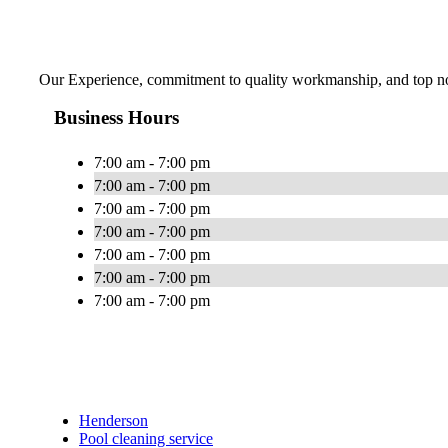
Our Experience, commitment to quality workmanship, and top notc
Business Hours
7:00 am - 7:00 pm
7:00 am - 7:00 pm
7:00 am - 7:00 pm
7:00 am - 7:00 pm
7:00 am - 7:00 pm
7:00 am - 7:00 pm
7:00 am - 7:00 pm
Henderson
Pool cleaning service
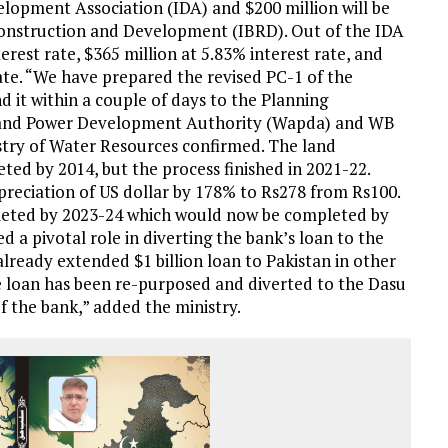
evelopment Association (IDA) and $200 million will be
onstruction and Development (IBRD). Out of the IDA
terest rate, $365 million at 5.83% interest rate, and
ate. “We have prepared the revised PC-1 of the
nd it within a couple of days to the Planning
er and Power Development Authority (Wapda) and WB
nistry of Water Resources confirmed. The land
ted by 2014, but the process finished in 2021-22.
ppreciation of US dollar by 178% to Rs278 from Rs100.
pleted by 2023-24 which would now be completed by
d a pivotal role in diverting the bank’s loan to the
ready extended $1 billion loan to Pakistan in other
the loan has been re-purposed and diverted to the Dasu
 the bank,” added the ministry.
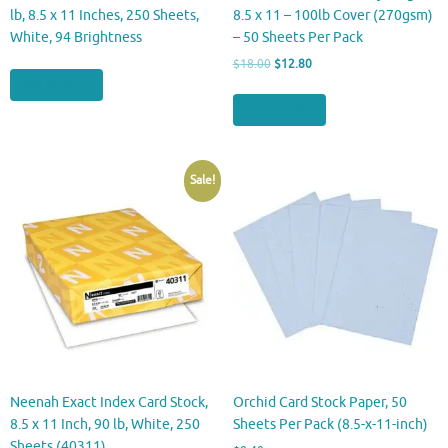
lb, 8.5 x 11 Inches, 250 Sheets,
8.5 x 11 – 100lb Cover (270gsm)
White, 94 Brightness
– 50 Sheets Per Pack
Original
Current
$
18.00
$
12.80
price
price
Buy product
was:
is:
Buy product
$18.00.
$12.80.
Sale!
Neenah Exact Index Card Stock,
Orchid Card Stock Paper, 50
8.5 x 11 Inch, 90 lb, White, 250
Sheets Per Pack (8.5-x-11-inch)
Sheets (40311)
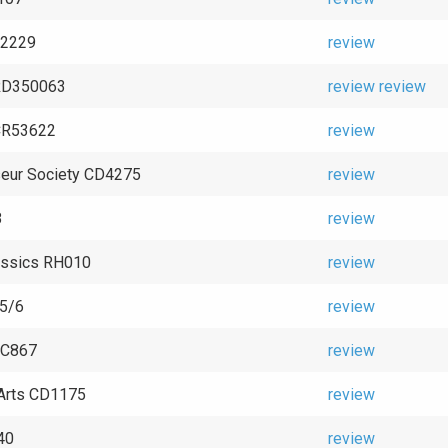
 92229
review
RD350063
review
review
CR53622
review
eur Society CD4275
review
8
review
assics RH010
review
5/6
review
OC867
review
Arts CD1175
review
40
review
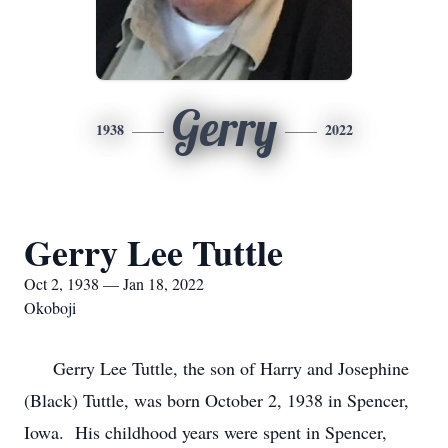
Gerry
1938
2022
Gerry Lee Tuttle
Oct 2, 1938 — Jan 18, 2022
Okoboji
Gerry Lee Tuttle, the son of Harry and Josephine
(Black) Tuttle, was born October 2, 1938 in Spencer,
Iowa. His childhood years were spent in Spencer,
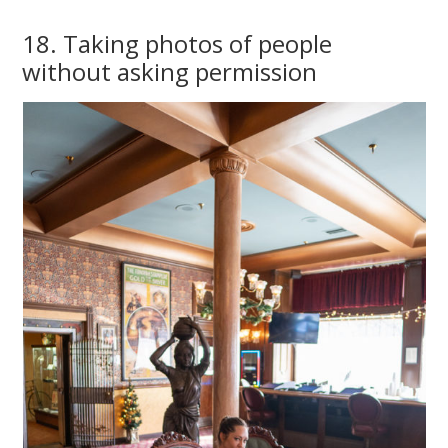
18. Taking photos of people
without asking permission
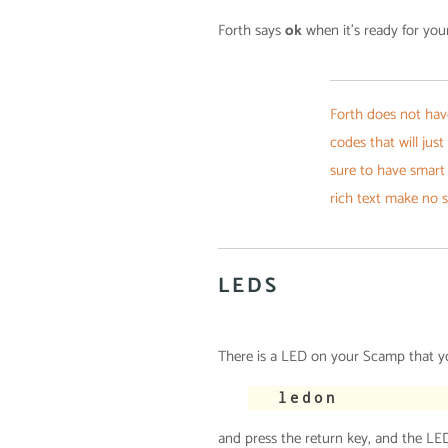
Forth says
ok
when it’s ready for yo
Forth does not hav
codes that will just
sure to have smart
rich text make no 
LEDS
There is a LED on your Scamp that you
ledon
and press the return key, and the LED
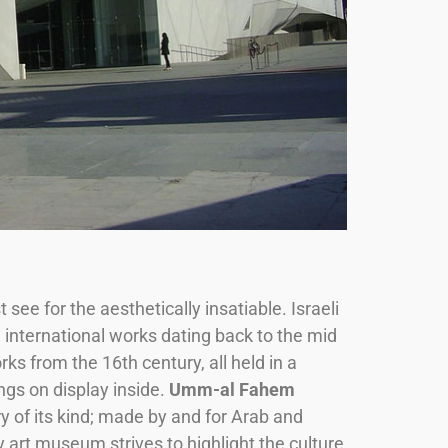
see for the aesthetically insatiable. Israeli
, international works dating back to the mid
ks from the 16th century, all held in a
ngs on display inside.
Umm-al Fahem
y of its kind; made by and for Arab and
 art museum strives to highlight the culture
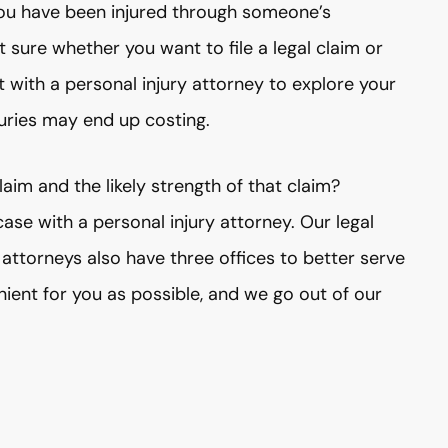
f you have been injured through someone’s
t sure whether you want to file a legal claim or
t with a personal injury attorney to explore your
uries may end up costing.
aim and the likely strength of that claim?
se with a personal injury attorney. Our legal
attorneys also have three offices to better serve
ient for you as possible, and we go out of our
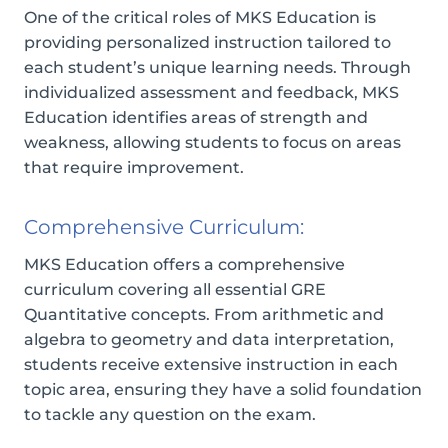
One of the critical roles of MKS Education is
providing personalized instruction tailored to
each student’s unique learning needs. Through
individualized assessment and feedback, MKS
Education identifies areas of strength and
weakness, allowing students to focus on areas
that require improvement.
Comprehensive Curriculum:
MKS Education offers a comprehensive
curriculum covering all essential GRE
Quantitative concepts. From arithmetic and
algebra to geometry and data interpretation,
students receive extensive instruction in each
topic area, ensuring they have a solid foundation
to tackle any question on the exam.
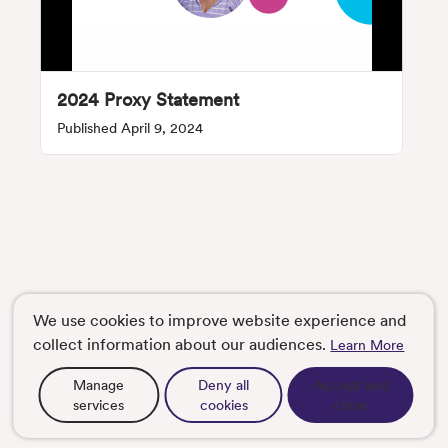
2024 Proxy Statement
Published April 9, 2024
We use cookies to improve website experience and
collect information about our audiences.
Learn More
Manage
Deny all
Accept and
services
cookies
close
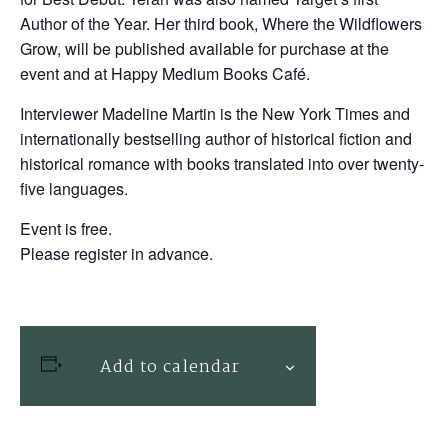
Author of the Year. Her third book, Where the Wildflowers
Grow, will be published available for purchase at the
event and at Happy Medium Books Café.
Interviewer Madeline Martin is the New York Times and
internationally bestselling author of historical fiction and
historical romance with books translated into over twenty-
five languages.
Event is free.
Please register in advance.
Add to calendar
=======
## WHAT TO WORK ON:
The records above must all be output exactly. Omit the images.

## YOUR SOLUTION:
Our Experience, commitment to quality workmanship, and top notc
Business Hours
7:00 am - 7:00 pm
7:00 am - 7:00 pm
7:00 am - 7:00 pm
7:00 am - 7:00 pm
7:00 am - 7:00 pm
7:00 am - 7:00 pm
7:00 am - 7:00 pm
Henderson
Pool cleaning service
evelopment Association (IDA) and $200 million will be
onstruction and Development (IBRD). Out of the IDA
terest rate, $365 million at 5.83% interest rate, and
ate. “We have prepared the revised PC-1 of the
nd it within a couple of days to the Planning
er and Power Development Authority (Wapda) and WB
nistry of Water Resources confirmed. The land
ted by 2014, but the process finished in 2021-22.
ppreciation of US dollar by 178% to Rs278 from Rs100.
pleted by 2023-24 which would now be completed by
d a pivotal role in diverting the bank’s loan to the
ready extended $1 billion loan to Pakistan in other
the loan has been re-purposed and diverted to the Dasu
 the bank,” added the ministry.
lb, 8.5 x 11 Inches, 250 Sheets,
8.5 x 11 – 100lb Cover (270gsm)
White, 94 Brightness
– 50 Sheets Per Pack
Original
Current
$
18.00
$
12.80
price
price
Buy product
was:
is:
Buy product
$18.00.
$12.80.
Sale!
Neenah Exact Index Card Stock,
Orchid Card Stock Paper, 50
8.5 x 11 Inch, 90 lb, White, 250
Sheets Per Pack (8.5-x-11-inch)
Sheets (40311)
 92229
review
RD350063
review
review
CR53622
review
eur Society CD4275
review
8
review
assics RH010
review
5/6
review
OC867
review
Arts CD1175
review
40
review
Gerry
1938
2022
Gerry Lee Tuttle
Oct 2, 1938 — Jan 18, 2022
Okoboji
Gerry Lee Tuttle, the son of Harry and Josephine
(Black) Tuttle, was born October 2, 1938 in Spencer,
Iowa. His childhood years were spent in Spencer,
18. Taking photos of people
without asking permission
Forth says
ok
when it’s ready for yo
Forth does not hav
codes that will just
sure to have smart
rich text make no 
LEDS
There is a LED on your Scamp that you
ledon
and press the return key, and the LED
see for the aesthetically insatiable. Israeli
, international works dating back to the mid
ks from the 16th century, all held in a
ngs on display inside.
Umm-al Fahem
y of its kind; made by and for Arab and
 art museum strives to highlight the culture
f you have been injured through someone’s
t sure whether you want to file a legal claim or
t with a personal injury attorney to explore your
uries may end up costing.
aim and the likely strength of that claim?
se with a personal injury attorney. Our legal
attorneys also have three offices to better serve
ient for you as possible, and we go out of our
One of the critical roles of MKS Education is
providing personalized instruction tailored to
each student’s unique learning needs. Through
individualized assessment and feedback, MKS
Education identifies areas of strength and
weakness, allowing students to focus on areas
that require improvement.
Comprehensive Curriculum:
MKS Education offers a comprehensive
curriculum covering all essential GRE
Quantitative concepts. From arithmetic and
algebra to geometry and data interpretation,
students receive extensive instruction in each
topic area, ensuring they have a solid foundation
to tackle any question on the exam.
2024 Proxy Statement
Published April 9, 2024
We use cookies to improve website experience and
collect information about our audiences.
Learn More
Manage
Deny all
Accept and
services
cookies
close
Author of the Year. Her third book, Where the Wildflowers
Grow, will be published available for purchase at the
event and at Happy Medium Books Café.
Interviewer Madeline Martin is the New York Times and
internationally bestselling author of historical fiction and
historical romance with books translated into over twenty-
five languages.
Event is free.
Please register in advance.
Add to calendar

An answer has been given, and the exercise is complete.